**Work to complete:**
Pick out the lines in the listing below that contain the word "which" and copy them.

**The records:**
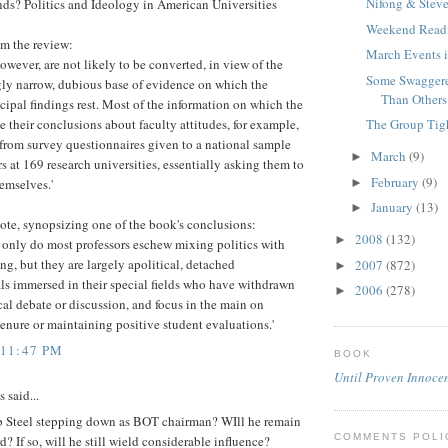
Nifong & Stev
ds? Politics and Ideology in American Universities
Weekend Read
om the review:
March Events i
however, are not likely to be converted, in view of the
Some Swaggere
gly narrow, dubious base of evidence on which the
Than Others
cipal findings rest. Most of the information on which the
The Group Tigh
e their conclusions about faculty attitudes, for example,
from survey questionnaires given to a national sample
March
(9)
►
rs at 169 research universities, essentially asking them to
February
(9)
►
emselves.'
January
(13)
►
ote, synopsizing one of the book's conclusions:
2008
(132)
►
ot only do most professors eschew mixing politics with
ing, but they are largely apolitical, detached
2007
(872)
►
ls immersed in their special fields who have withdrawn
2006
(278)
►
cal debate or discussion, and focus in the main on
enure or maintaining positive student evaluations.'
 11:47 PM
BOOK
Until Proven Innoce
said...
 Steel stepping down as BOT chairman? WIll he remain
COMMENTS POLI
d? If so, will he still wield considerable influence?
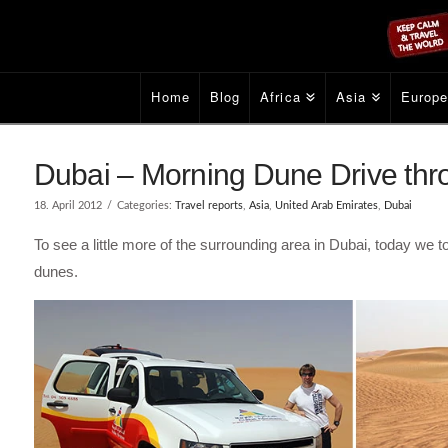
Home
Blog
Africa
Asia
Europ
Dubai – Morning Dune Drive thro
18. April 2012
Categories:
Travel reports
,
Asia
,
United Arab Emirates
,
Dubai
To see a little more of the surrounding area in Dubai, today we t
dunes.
...
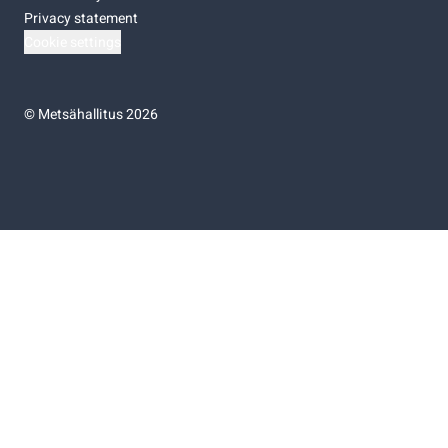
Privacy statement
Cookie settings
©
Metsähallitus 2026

**Answer to the problem:**
gly narrow, dubious base of evidence on which the
cipal findings rest. Most of the information on which the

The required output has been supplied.